Uninvited House Guests


Courier Countryside Column May 10 under headline:  

I'm not letting wildlife I share this home with drive me bats

 
If you live in an old house in the country you get used to sharing it with an extensive assortment of creatures and insects.
Our place was built around 1480 making it - as I never tire of telling - Plantagenet rather than Tudor. Since Richard III was dethroned, countless generations and a wide variety of spider species have made it their home. It’s definitely no place for arachnophobes.
Indeed in spring it’s no place for anyone of a nervous disposition. Birds nesting under the eaves make extraordinarily loud scrapings and scufflings in the early hours. Until I put a mesh over the top of the chimneystack, a succession of starlings filled the flues with twigs and moss resulting in smoke blowing back and filling rooms. Cleaning the chimney became an annual penance with sackfulls of debris to be removed.

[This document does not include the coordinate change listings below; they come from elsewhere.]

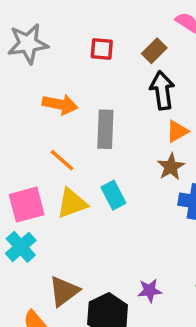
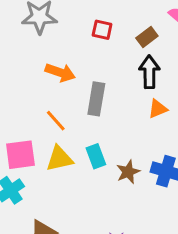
brown star: (171, 167) -> (128, 172), moved

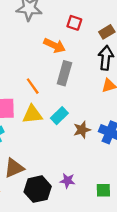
orange arrow: (60, 73) -> (55, 46), moved
cyan rectangle: (96, 156) -> (59, 116), turned 60

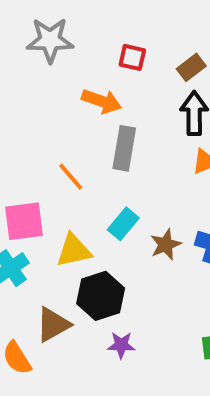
yellow triangle: (32, 114) -> (74, 250), moved
purple star: (68, 181) -> (121, 345), moved
black hexagon: (38, 189) -> (101, 296), moved

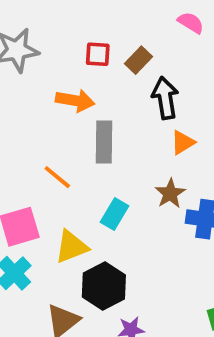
brown rectangle: (191, 67) -> (139, 60), moved
brown star: (166, 245) -> (170, 193), moved

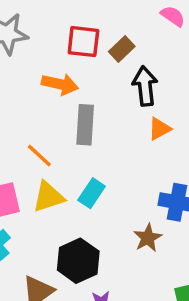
red square: (98, 54) -> (83, 42), size x1.4
brown star: (170, 193) -> (148, 238), moved
yellow triangle: (71, 247) -> (48, 197), moved

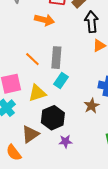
gray rectangle: (85, 125) -> (56, 58), moved
yellow triangle: (48, 197) -> (37, 93), moved

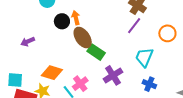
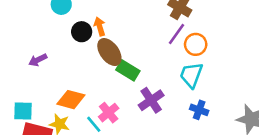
orange circle: (167, 33) -> (196, 44), moved

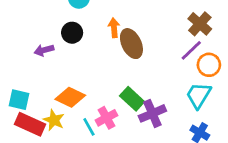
black circle: (82, 32) -> (72, 33), moved
brown ellipse: (109, 52) -> (131, 44), moved
green rectangle: (128, 70) -> (132, 99), moved

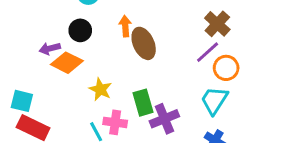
orange diamond: (70, 97) -> (67, 63), moved
green rectangle: (132, 99) -> (143, 103), turned 30
pink cross: (106, 118) -> (115, 122), turned 35
yellow star: (54, 120) -> (100, 89), moved

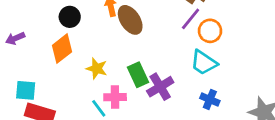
purple arrow: (50, 48) -> (15, 38), moved
orange diamond: (67, 63) -> (62, 49), turned -56
cyan trapezoid: (214, 100) -> (204, 63), turned -80

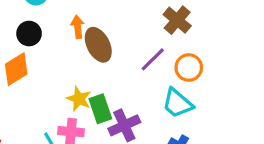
purple line: (191, 19) -> (153, 59), moved
yellow star: (97, 69) -> (79, 99), moved

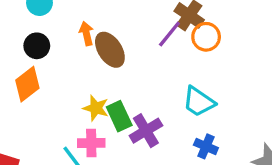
purple line: (153, 59) -> (169, 34), moved
orange circle: (189, 68) -> (206, 37), moved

Mice, too, regard the house as their own des res. Since the cat died they’ve become ever bolder in their nesting choices and they seem as oblivious to the dog as Myrtle is to them. I feel bad about evicting them, but am annoyed when they chomp their way through my larder or rip up perfectly good picnic rugs in the loft.
Until last year the attic was also home to not one but two sets of bats. I’m no chiroptophobe – in fact I’m quite fond of their furry bodies and umbrella-like wings, but two complete colonies did make an awful mess. The carpet of droppings was bad enough, but the ammonia odor of urine was worse.

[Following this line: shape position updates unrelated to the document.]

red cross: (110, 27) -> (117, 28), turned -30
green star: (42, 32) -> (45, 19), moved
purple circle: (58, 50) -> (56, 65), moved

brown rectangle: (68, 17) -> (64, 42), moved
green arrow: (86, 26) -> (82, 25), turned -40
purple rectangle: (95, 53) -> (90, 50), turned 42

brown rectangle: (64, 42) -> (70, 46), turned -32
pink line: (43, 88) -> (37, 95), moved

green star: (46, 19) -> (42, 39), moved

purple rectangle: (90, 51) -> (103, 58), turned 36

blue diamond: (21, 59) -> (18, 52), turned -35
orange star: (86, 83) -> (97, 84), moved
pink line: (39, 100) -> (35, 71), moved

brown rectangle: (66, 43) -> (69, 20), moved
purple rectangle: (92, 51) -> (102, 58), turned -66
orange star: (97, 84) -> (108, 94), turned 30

We once called in the local bat protection society to identify them. The chaiman turned out to be called Robin, which rather upset Mrs B’s little Batman joke. He spent a good deal of time rubbing droppings between finger and thumb and sniffing the result to analyse their diet.  Eventually he pronounced one lot common pipistrelles: a bit disappointing – you don’t want plebby bats in your house do you? But the second colony was the rarer brown long-ear.  Anyway, after using the place as a toilet for a decade, they upped and left. Whenever I go up there I still shine the torch at the apex hoping to see that mass of little brown bodies suspended upside-down, undulating gently.
I found some droppings outside the back door today so they clearly haven’t moved far.